境内には参拝者用の駐車場が完備されており、普通車数台分のスペースがあります。初詣や例祭など混雑が予想される日は、公共交通機関の利用をおすすめします。

周辺の見どころ

箕面市は自然豊かな地域で、爲那都比古神社の周辺にも見どころが点在しています。

箕面大滝

箕面市を代表する観光スポットで、「日本の滝百選」にも選ばれています。紅葉の名所としても知られ、秋には多くの観光客で賑わいます。当社から車で約15分の距離です。

勝尾寺

高野山真言宗の寺院で、勝運祈願の寺として有名です。境内には無数のダルマが奉納されており、独特の景観を作り出しています。

箕面市内の他の神社仏閣

箕面市内には他にも歴史ある神社仏閣が点在しており、神社巡りを楽しむことができます。

参拝のマナーと注意点

基本的な参拝マナー

  1. 鳥居をくぐる前に一礼:神域に入る際の礼儀です
  2. 参道の中央を避けて歩く:中央は神様の通り道とされています
  3. 手水舎で清める:左手、右手、口の順に清めます
  4. 拝殿での作法:二礼二拍手一礼が基本です
  5. 静粛に:神聖な場所であることを意識しましょう

撮影について

境内での撮影は一般的に許可されていますが、本殿内部や神事の最中は撮影を控えるべきです。また、他の参拝者の迷惑にならないよう配慮しましょう。

服装

普段着での参拝で問題ありませんが、露出の多い服装や派手すぎる服装は避けるのが望ましいです。特に正式参拝や祈祷を受ける際は、きちんとした服装を心がけましょう。

爲那都比古神社の文化財的価値

式内社としての価値

『延喜式神名帳』に記載された式内社は、平安時代に朝廷から認められた格式ある神社です。全国で約3,000社が記載されており、爲那都比古神社はその中の一社として、歴史的・文化的価値を持っています。

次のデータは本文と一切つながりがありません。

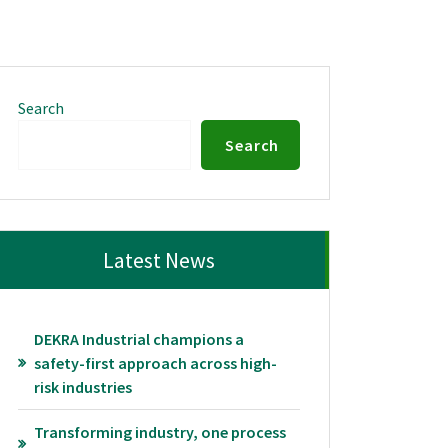
Search
Search
Latest News
DEKRA Industrial champions a
safety-first approach across high-
risk industries
Transforming industry, one process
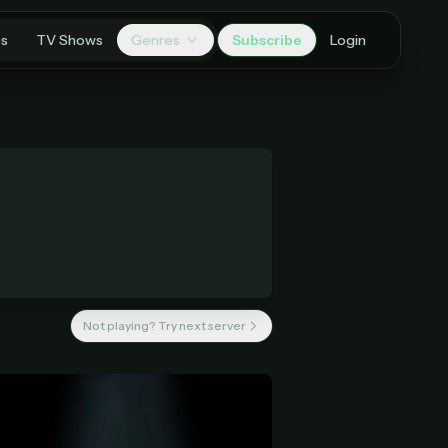
es
TV Shows
Genres
Subscribe
Login
Not playing? Try next server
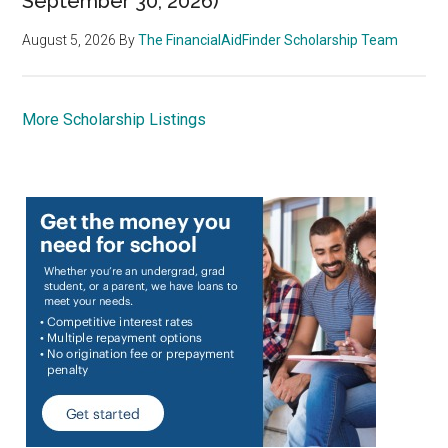
September 30, 2026)
August 5, 2026
By
The FinancialAidFinder Scholarship Team
More Scholarship Listings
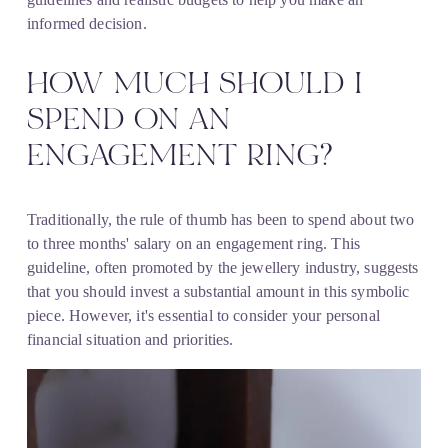
informed decision.
HOW MUCH SHOULD I 
SPEND ON AN 
ENGAGEMENT RING?
Traditionally, the rule of thumb has been to spend about two 
to three months' salary on an engagement ring. This 
guideline, often promoted by the jewellery industry, suggests 
that you should invest a substantial amount in this symbolic 
piece. However, it's essential to consider your personal 
financial situation and priorities.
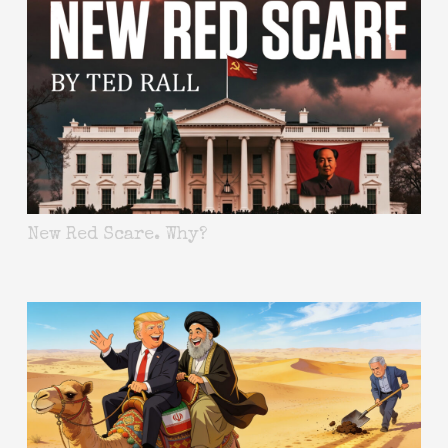
New Red Scare. Why?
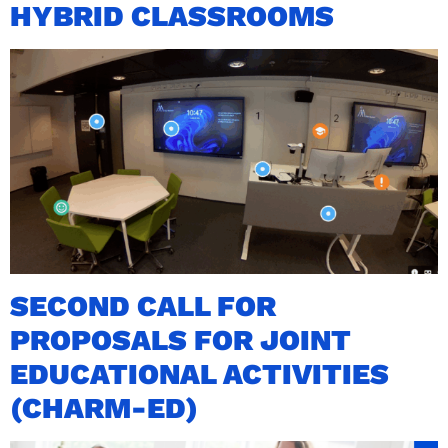
HYBRID CLASSROOMS
SECOND CALL FOR
PROPOSALS FOR JOINT
EDUCATIONAL ACTIVITIES
(CHARM-ED)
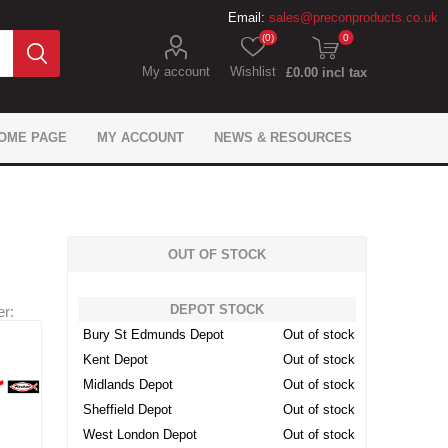
Email:
sales@preconproducts.co.uk
(0)
0
My account
Wishlist
£0.00 incl tax
OME PAGE
MY ACCOUNT
NEWS & RESOURCES
OUT OF STOCK
DEPOT STOCK
r:
IKO Gas Protection
Flexcrete Concrete
Precon Flooring
Brickwork Ties
Flexcrete
Monotub
Fixings
Expansion Materials
Juta Gas Protection
Formwork Anchors
Fosroc Concrete
General tools
Sika Flooring
Fosroc
Bury St Edmunds Depot
Out of stock
Waterproofing
Repair
Waterproofing
Repair
Kent Depot
Out of stock
 Geosynthetics
ling & Bonding
 caps & sleeves
ement Spacers
pansion Filler
ion Chemicals
wel Bars
tarders
Don Construction Sealing
Precon Geotechnical
Mesh Reinforcement
Site Safety Products
Fosroc Expansion
Dowel Bar Cradle
Track Spacers
Adomast
roducts
and Bonding
Products
Products
Midlands Depot
Out of stock
Sheffield Depot
Out of stock
West London Depot
Out of stock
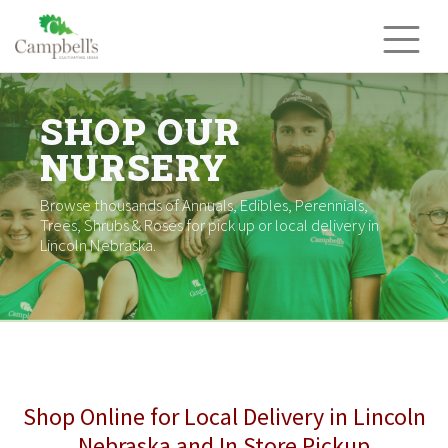
Skip
to
content
SHOP OUR
NURSERY
Browse thousands of Annuals, Edibles, Perennials,
Trees, Shrubs & Roses for pick up or local delivery in
Lincoln Nebraska.
Shop Online for Local Delivery in Lincoln
Nebraska and In Store Pickup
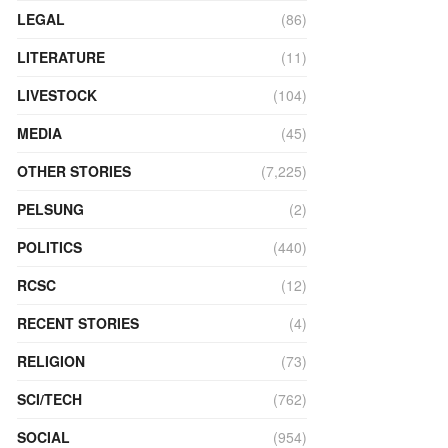
LEGAL
(86)
LITERATURE
(11)
LIVESTOCK
(104)
MEDIA
(45)
OTHER STORIES
(7,225)
PELSUNG
(2)
POLITICS
(440)
RCSC
(12)
RECENT STORIES
(4)
RELIGION
(73)
SCI/TECH
(762)
SOCIAL
(954)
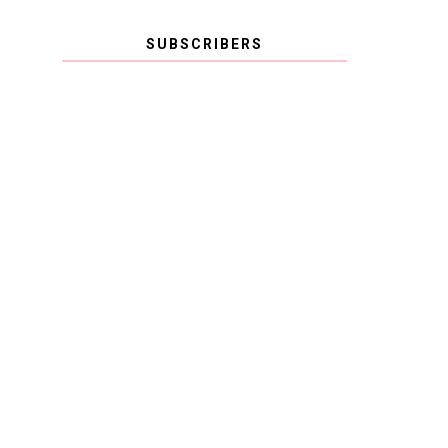
SUBSCRIBERS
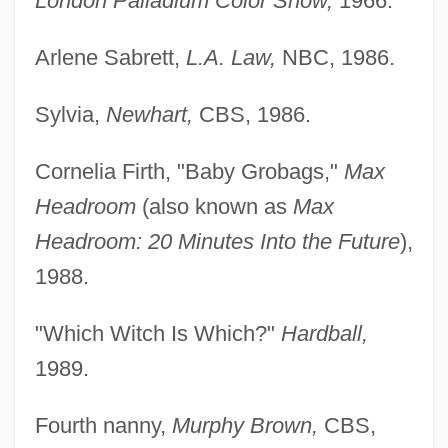
London Palladium Color Show,
1966.
Arlene Sabrett,
L.A. Law,
NBC, 1986.
Sylvia,
Newhart,
CBS, 1986.
Cornelia Firth, "Baby Grobags,"
Max
Headroom
(also known as
Max
Headroom: 20 Minutes Into the Future
),
1988.
"Which Witch Is Which?"
Hardball,
1989.
Fourth nanny,
Murphy Brown,
CBS,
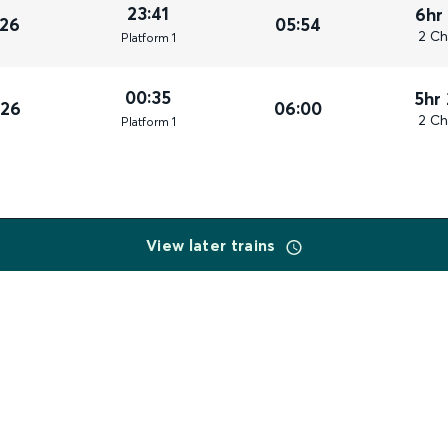
23:41
6hr
026
05:54
2 Ch
Plat
form
1
00:35
5hr
026
06:00
2 Ch
Plat
form
1
View later trains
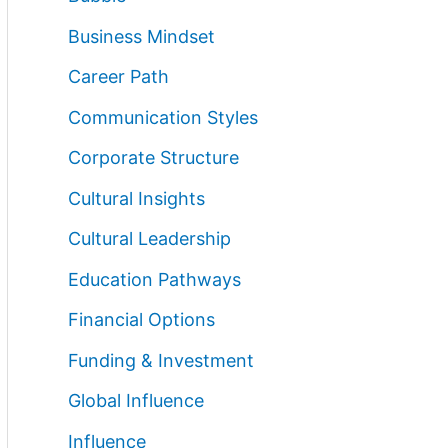
Business Mindset
Career Path
Communication Styles
Corporate Structure
Cultural Insights
Cultural Leadership
Education Pathways
Financial Options
Funding & Investment
Global Influence
Influence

摂津国豊島郡の式内社は限られており、当社は地域の古代史を研究する上で重要な存在です。

地名研究における重要性

「猪名」という地名は古代から続く由緒ある地名であり、当社の祭神名はその地名との関連を示唆しています。古代の地域支配や氏族の分布を研究する上で、爲那都比古神社は貴重な手がかりを提供しています。

巨岩信仰の遺構

医王岩は、日本の原始的な自然信仰の形態を今に伝える貴重な遺構です。都市化が進んだ現代において、このような巨岩が神域として保存されていることは、文化財保護の観点からも重要です。

地域との関わり

爲那都比古神社は「萱野の大宮」として、地元住民の心のよりどころとなっています。初詣、七五三、厄除けなど人生の節目に参拝する習慣が今も続いており、地域コミュニティの中心的役割を果たしています。

地域の祭礼では、氏子や地域住民が協力して神社を支えており、伝統的な信仰と地域社会の結びつきが保たれています。このような地域密着型の神社の存在は、現代社会において貴重なものとなっています。

まとめ

爲那都比古神社は、古代から続く式内社としての格式と、地域に根ざした身近な神社という二つの顔を持つ、魅力的な神社です。医王岩という巨岩信仰の遺構、猪名県との歴史的関連、そして「萱野の大宮」として地域住民に親しまれる存在として、多面的な価値を持っています。

大阪府箕面市を訪れる際は、ぜひ爲那都比古神社に足を運んでみてください。静謐な境内で心を落ち着け、古代から続く歴史に思いを馳せる時間は、きっと有意義なものとなるでしょう。御朱印をいただくことで、参拝の記念とすることもできます。

式内社としての歴史的価値、自然信仰の原初的形態を残す医王岩、そして地域社会との深い結びつき。これらすべてが、爲那都比古神社を特別な存在にしています。神社巡りを趣味とする方はもちろん、歴史や文化に興味のある方、静かな場所で心を整えたい方にも、おすすめの神社です。